Back in February I started becoming interested in this new blogging project called Habari. I, like most people, had been using WordPress for years on what passed for my pathetic excuse for a blog.
Over those years I went through phases of love and hate for WordPress as they branched out and tried new things. Often it seemed that the good came hand-in-hand with the bad. While striving to improve their product and push adoption to the masses, many changes seemed to forsake those hard core users who had been loyal all along.
With the creation of the wordpress.com hosted platform and the funding of Automattic to continue to improve and pursue these ventures, things really began to take a turn for the worse. The line between open source and commercial venture began to blur, and continued development seemed to focus on the hosted aspect, rather than the self-hosted community. Some features did trickle back down, but the gap continued to grow as time went on.
Along the way, something totally unrelated to WordPress and the blogging world happened. My coding skills improved. While I had previously been content to harness the awesome power of the WordPress plugin system, I now felt the need to branch out and spread my coding wings. Realizing that the WordPress code base was a mess of PHP4 code, global functions and variables, and lacked any documentation at all, I became frustrated trying to make changes. Since that time, WordPress has attempted to make strides in the documentation and global functions areas, but for the most part the codebase remains as messy as ever.
Looking for alternatives, I happened to stumble upon Habari. Several people I’d known from the WordPress IRC channel had begun to frequent their IRC channel as well, and I migrated over mainly to have more people to chat with regularly. As I became more familiar with the people involved and started participating in some of the arguments happening around functionality and usability, I began to become more and more interested in the product as a whole.
Habari is totally PHP5-based. It doesn’t sacrifice functionality to appease a few misguided souls who believe PHP4 was the perfect development platform for an open source application. It’s also focused on providing the most reliable and flexible blogging experience possible (for example, it supports MySQL, SQLite, and Postgres out of the box). This kind of dedication to providing a system that will (eventually) run on any combination of technologies is really what sets Habari apart from most of the other platforms available. It’s not just about the database systems it supports, because that same approach is taken with everything: make it modular so people can substitute in their own pieces to create a system that works for them.
At the same time, close attention is paid to the quality and reliability of the code written to support these features. Not only is it heavily object-oriented, but it’s also very flexible (the two do generally go hand-in-hand) and of a high quality, which improves extensibility and performance greatly.
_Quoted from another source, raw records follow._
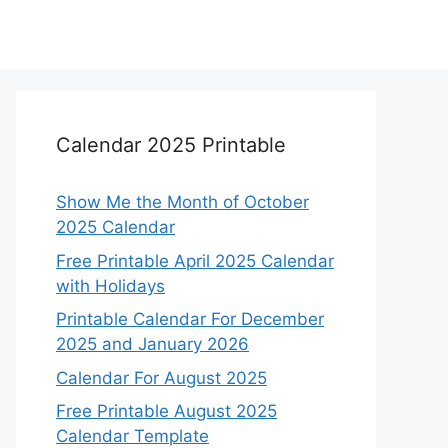
Calendar 2025 Printable
Show Me the Month of October
2025 Calendar
Free Printable April 2025 Calendar
with Holidays
Printable Calendar For December
2025 and January 2026
Calendar For August 2025
Free Printable August 2025
Calendar Template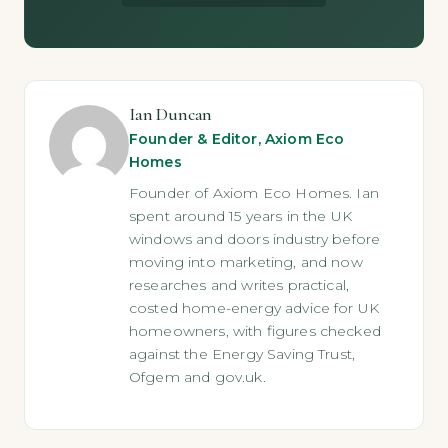
Ian Duncan
Founder & Editor, Axiom Eco
Homes
Founder of Axiom Eco Homes. Ian
spent around 15 years in the UK
windows and doors industry before
moving into marketing, and now
researches and writes practical,
costed home-energy advice for UK
homeowners, with figures checked
against the Energy Saving Trust,
Ofgem and gov.uk.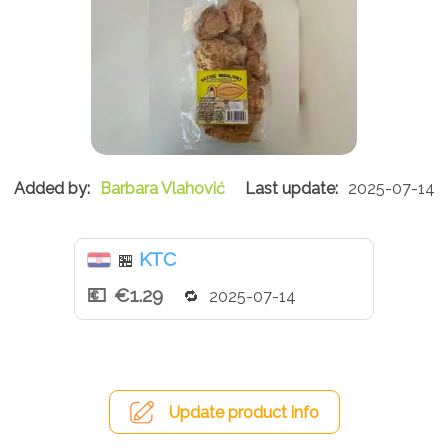
Barbara Vlahović
2025-07-14
KTC
🏪
€1.29
2025-07-14
Update product info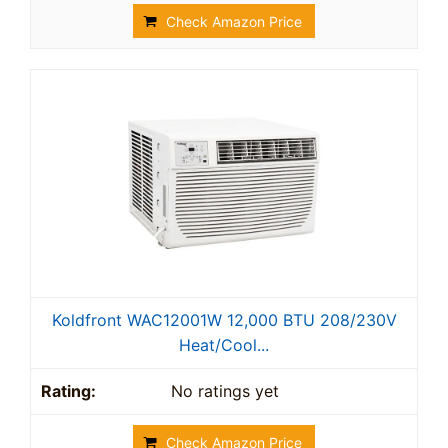
Check Amazon Price
Koldfront WAC12001W 12,000 BTU 208/230V
Heat/Cool...
No ratings yet
Check Amazon Price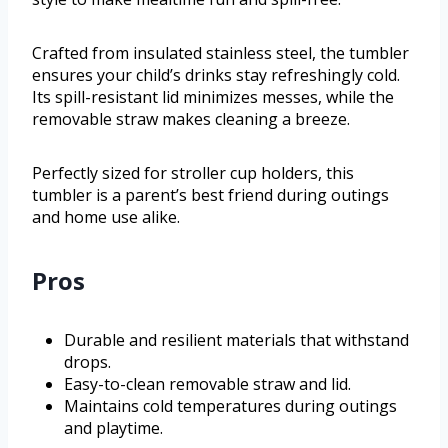
Crafted from insulated stainless steel, the tumbler
ensures your child’s drinks stay refreshingly cold.
Its spill-resistant lid minimizes messes, while the
removable straw makes cleaning a breeze.
Perfectly sized for stroller cup holders, this
tumbler is a parent’s best friend during outings
and home use alike.
Pros
Durable and resilient materials that withstand
drops.
Easy-to-clean removable straw and lid.
Maintains cold temperatures during outings
and playtime.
Don’t believe me? How about an example? Here’s a Pingdom response time graph of my blog moving from WordPress to Habari on the same Slicehost VPS:
Response times go from 900 - 1,250 ms on WordPress to 550 - 600 ms on Habari with the same content (and actually both were running their respective K2 themes) on the same server. Not only did Habari cut response times in half, but it is also much more consistent. Those 300 ms spikes are no longer a problem, it’s smooth sailing the blogging seas onboard the S.S. Habari.
If you haven’t given Habari a look, or have only tried an older version, I encourage you to test drive the latest development code straight out of SVN. It’s leaps and bounds beyond the 0.5 release and growing closer and closer to a 0.6 release every day. You should also take a few minutes to stop by the #habari IRC channel on irc.freenode.net and say hi - our community is half the value.